Luke | Group reflection: Freed on the Sabbath

Tonight we reflected on Luke 13:10-17, when Jesus freed a woman who had been crippled by a spirit for eighteen years. When he touched her, she stood up straight and began praising God, as did the whole crowd of people. But the leader of the synagogue was enraged that he had healed someone on the Sabbath …

What do we notice? What do these texts remind us of in the world, Bible, church or ourselves? What word does the text speak today?

  • We were struck that she had been weighed down for eighteen years – a lifetime! 
  • Someone observed that there are those among us who might be weighed down by things which are invisible to others of us; and that familiarity can lead to blindness.
  • We noticed Jesus’ priority for compassion over legalism.
  • We noticed that Jesus’ touch is described as liberating and healing.
  • We wondered whether this is a story to be taken literally – about a physical ailment – or figuratively; and if figuratively, what binds us and weighs us down, as individuals and as a congregation?
  • Someone observed that, taken alone, this story could be used to argue against having time off from work; but taken in the context of the fullness of Jesus’ ministry, this would be a false reading.
  • Someone wondered whether participating in God’s healing of people actually is work, or whether it, too, can be healing and restorative for the person labelled healer.
  • We noticed the power dynamics.

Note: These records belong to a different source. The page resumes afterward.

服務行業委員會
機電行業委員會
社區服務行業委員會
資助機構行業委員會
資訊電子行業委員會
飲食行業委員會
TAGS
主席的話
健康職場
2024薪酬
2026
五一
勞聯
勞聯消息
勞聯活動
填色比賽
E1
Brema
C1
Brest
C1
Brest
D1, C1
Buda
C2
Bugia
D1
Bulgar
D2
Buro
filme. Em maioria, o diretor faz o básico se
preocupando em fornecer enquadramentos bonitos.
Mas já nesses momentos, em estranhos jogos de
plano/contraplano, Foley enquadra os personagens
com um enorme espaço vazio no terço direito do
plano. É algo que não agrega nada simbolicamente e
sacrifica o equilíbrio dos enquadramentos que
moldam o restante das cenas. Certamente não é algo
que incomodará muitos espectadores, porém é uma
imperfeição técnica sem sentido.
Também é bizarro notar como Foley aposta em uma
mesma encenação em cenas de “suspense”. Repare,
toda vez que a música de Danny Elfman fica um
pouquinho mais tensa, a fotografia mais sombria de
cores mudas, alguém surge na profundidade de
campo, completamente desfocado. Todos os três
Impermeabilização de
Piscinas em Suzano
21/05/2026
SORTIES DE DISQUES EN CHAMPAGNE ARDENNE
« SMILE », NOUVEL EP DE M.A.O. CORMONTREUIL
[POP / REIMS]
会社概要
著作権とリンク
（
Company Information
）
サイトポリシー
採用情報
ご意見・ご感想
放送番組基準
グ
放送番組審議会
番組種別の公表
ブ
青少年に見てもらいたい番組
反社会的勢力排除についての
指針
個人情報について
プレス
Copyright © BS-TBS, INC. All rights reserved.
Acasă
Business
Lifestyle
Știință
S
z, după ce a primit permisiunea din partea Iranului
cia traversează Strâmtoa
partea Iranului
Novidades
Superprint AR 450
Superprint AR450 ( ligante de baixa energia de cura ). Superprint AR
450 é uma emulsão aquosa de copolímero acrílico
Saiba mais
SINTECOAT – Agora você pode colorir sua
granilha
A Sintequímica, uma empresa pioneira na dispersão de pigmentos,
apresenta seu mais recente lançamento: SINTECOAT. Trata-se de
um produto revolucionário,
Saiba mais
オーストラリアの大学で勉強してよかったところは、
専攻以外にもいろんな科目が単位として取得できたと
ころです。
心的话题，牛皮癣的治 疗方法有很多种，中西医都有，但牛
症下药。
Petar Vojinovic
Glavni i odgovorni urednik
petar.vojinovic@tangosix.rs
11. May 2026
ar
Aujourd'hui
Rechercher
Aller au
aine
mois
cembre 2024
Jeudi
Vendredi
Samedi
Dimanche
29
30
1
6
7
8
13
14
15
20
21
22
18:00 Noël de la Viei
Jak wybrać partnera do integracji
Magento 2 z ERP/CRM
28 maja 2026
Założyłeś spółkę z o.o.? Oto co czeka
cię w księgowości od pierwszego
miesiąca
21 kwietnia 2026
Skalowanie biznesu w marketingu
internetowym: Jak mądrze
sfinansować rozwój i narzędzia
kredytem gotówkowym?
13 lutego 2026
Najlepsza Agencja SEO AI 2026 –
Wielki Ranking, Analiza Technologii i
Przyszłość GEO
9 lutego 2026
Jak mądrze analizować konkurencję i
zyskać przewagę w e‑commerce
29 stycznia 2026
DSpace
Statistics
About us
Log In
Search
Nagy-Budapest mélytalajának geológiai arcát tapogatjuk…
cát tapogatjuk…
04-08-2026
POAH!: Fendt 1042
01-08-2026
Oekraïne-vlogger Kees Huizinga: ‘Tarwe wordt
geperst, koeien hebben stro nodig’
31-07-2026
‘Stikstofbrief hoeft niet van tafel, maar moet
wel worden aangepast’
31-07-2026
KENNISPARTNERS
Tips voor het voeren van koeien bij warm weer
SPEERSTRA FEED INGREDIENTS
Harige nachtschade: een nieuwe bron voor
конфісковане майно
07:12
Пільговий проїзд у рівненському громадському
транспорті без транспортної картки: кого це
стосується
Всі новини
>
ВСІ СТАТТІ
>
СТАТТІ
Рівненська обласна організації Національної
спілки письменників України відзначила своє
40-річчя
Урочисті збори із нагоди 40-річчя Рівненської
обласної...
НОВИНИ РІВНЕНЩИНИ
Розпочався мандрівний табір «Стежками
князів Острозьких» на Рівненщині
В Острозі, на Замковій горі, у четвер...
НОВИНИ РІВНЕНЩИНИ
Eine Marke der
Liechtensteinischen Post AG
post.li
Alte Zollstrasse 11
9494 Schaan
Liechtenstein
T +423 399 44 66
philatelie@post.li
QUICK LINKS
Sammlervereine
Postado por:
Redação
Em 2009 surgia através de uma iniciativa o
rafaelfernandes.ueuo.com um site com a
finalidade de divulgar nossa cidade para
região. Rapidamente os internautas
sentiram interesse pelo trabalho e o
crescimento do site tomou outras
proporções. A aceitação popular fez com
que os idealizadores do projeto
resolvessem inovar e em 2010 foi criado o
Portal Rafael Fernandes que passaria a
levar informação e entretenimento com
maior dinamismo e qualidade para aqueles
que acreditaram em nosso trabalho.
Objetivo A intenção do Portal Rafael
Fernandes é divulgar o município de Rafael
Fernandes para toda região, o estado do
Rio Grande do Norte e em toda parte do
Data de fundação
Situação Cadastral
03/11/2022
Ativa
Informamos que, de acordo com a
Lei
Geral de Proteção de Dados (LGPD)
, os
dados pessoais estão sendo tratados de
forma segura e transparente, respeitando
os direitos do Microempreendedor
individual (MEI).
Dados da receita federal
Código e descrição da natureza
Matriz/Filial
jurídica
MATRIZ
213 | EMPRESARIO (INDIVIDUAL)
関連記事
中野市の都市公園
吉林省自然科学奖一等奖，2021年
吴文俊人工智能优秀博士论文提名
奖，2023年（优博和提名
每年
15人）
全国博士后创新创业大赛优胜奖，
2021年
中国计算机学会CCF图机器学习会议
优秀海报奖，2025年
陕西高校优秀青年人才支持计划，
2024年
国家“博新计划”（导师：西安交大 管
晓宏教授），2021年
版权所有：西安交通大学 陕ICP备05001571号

The leader of the synagogue is using his power to limit and restrict people, and to prevent healing; Jesus is using his power to bring life and wholeness and freedom. It compels us to reflect on how we use our power, both as individuals and as a congregation.
  • Someone noticed that Jesus named the woman as a daughter of Abraham. In other words, he is saying to anyone with ears to hear that she, too, is a full member of the community and must be accorded full respect, rights and responsibilities, whether or not others want to recognize this.
  • Someone wondered what it means for us as a church to be free? As individuals? (Are we called to an an unmitigated freedom, or is to freedom for something?)
  • Someone noticed that ‘the whole crowd was rejoicing at all the wonderful things that he was doing.’ They commented that ‘the whole crowd’ must include women, children, sick people, and people who are often rejected by the powerful. It led us to wonder whether the words and actions we do in Christ’s name lead ‘the crowd’ (the masses) to rejoice and, if not, whether we can truly claim to be followers of Jesus. Conversely, if someone’s words and actions are oppressive, this should prompt us to question their claim to be working in Christ’s name. (If a spirit of restriction / domination reigns, not so much.)
  • Liberation happens here on the Sabbath day. What happens when we step back from work, marketplace, social obligations and all forms of technology / media, and turn to worshipping the God of the Sabbath? How might this be a form of freedom? Ω

Prayer for the church

Liberating God, again and again you work to set your people free. May we, too, be set free from bondage on the Sabbath day. May we, too, rejoice at all the wonderful things Jesus is doing among us. And may we, too, play our part in helping others to stand tall. Because people knew freedom in Jesus’ healing touch, and we are called to follow him. Amen.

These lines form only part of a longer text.